In the face of this potentially existential challenge, the commission has been consumed by internal divisions and seemingly tangential battles. Bensidrine has been a flashpoint for controversy. Only nine of the original fifteen commissioners remain after a bruising battle last year which led to several forced departures. A minority faction within the commission complains bitterly of marginalization by Bensidrine and frustration with her choices. These battles have affected the commission’s work, while providing endless fodder for the media.

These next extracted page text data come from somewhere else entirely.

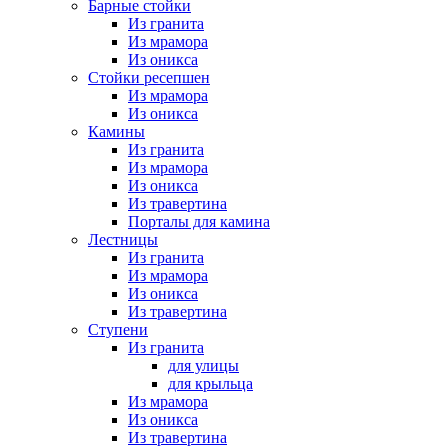
Барные стойки
Из гранита
Из мрамора
Из оникса
Стойки ресепшен
Из мрамора
Из оникса
Камины
Из гранита
Из мрамора
Из оникса
Из травертина
Порталы для камина
Лестницы
Из гранита
Из мрамора
Из оникса
Из травертина
Ступени
Из гранита
для улицы
для крыльца
Из мрамора
Из оникса
Из травертина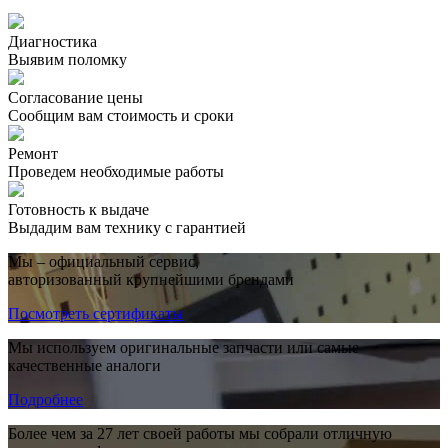
Диагностика
Выявим поломку
Согласование цены
Сообщим вам стоимость и сроки
Ремонт
Проведем необходимые работы
Готовность к выдаче
Выдадим вам технику с гарантией
Мы – официальный сервис,
авторизованный крупнейшими брендами
Посмотреть сертификаты
Мы используем оригинальные запчасти или самые
качественные аналоги
Подробнее
Более чем за 27 лет своей работы мы собрали отличную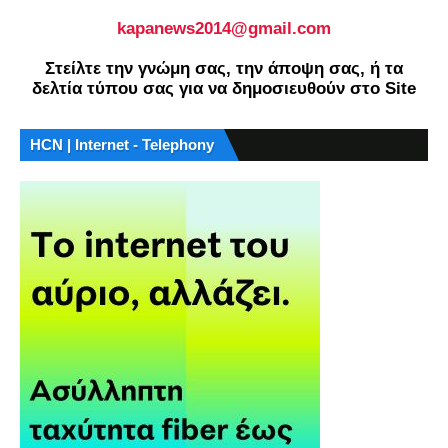
kapanews2014@gmail.com
Στείλτε την γνώμη σας, την άποψη σας, ή τα
δελτία τύπου σας για να δημοσιευθούν στο Site
HCN | Internet - Telephony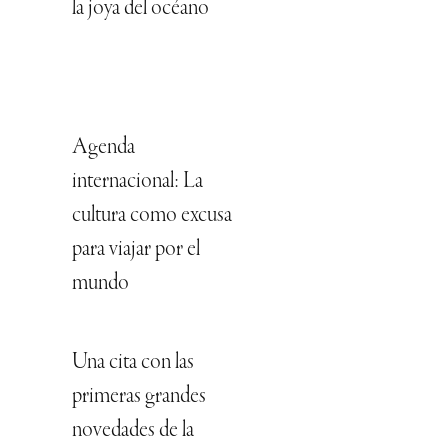
la joya del océano
Agenda
internacional: La
cultura como excusa
para viajar por el
mundo
Una cita con las
primeras grandes
novedades de la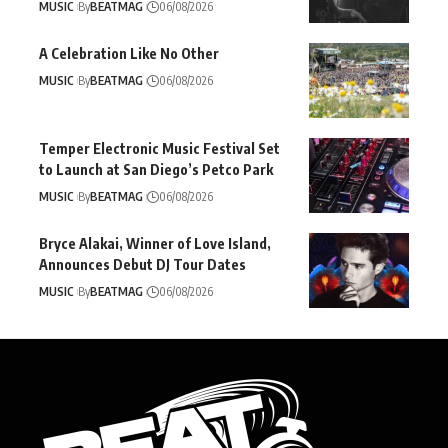
MUSIC
By
BEATMAG
06/08/2026
A Celebration Like No Other
MUSIC
By
BEATMAG
06/08/2026
Temper Electronic Music Festival Set
to Launch at San Diego’s Petco Park
MUSIC
By
BEATMAG
06/08/2026
Bryce Alakai, Winner of Love Island,
Announces Debut DJ Tour Dates
MUSIC
By
BEATMAG
06/08/2026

Meanwhile, an important controversy erupted over the commission’s plans to use a foreign vendor to store the video archive of victim testimonies, rather than place them in the National Archive. The move aroused constitutional objections and nationalist sensitivities, as well as fears by victims that an archive held abroad could be hacked and identities revealed. Last week, Bensidrine launched yet another side battle by disclosing documents allegedly showing French nuclear testing on Tunisian soil during the years when president Habib Bourguiba was in power—a historically interesting and politically delicate episode, but one which seems far from the central concerns of the Truth and Dignity Commission.

Several civil society organizations have spoken out in favor of extending the commission’s mandate. But the issue does not seem to have aroused the sort of passion which drove last year’s impressive Manish Msameh protest movement and broad civil society mobilization against the government’s Administrative Reconciliation Law. That said, whichever way the parliamentary vote turns out, the moment for genuine transitional justice may have passed. The Truth and Dignity Commission has lost much of its luster in the face of relentless media criticism, internal controversies, perceptions of politicization, and fading public interest in transitional justice. The large-scale protests earlier this year focused not on transitional justice but on economic issues.

When the Truth and Dignity Commission was established, there had been great hope that its final report would set a standard for transitional justice and accountability in the Arab world.  Now, it may well be met with indifference by a public sharply divided along partisan lines, bombarded with media coverage critical of the commission, and increasingly disaffected from formal politics. But early closure of the Truth and Dignity Commission that leaves thousands of victim grievances unresolved and results in a stunted final report would represent a tragic lost opportunity for Tunisia.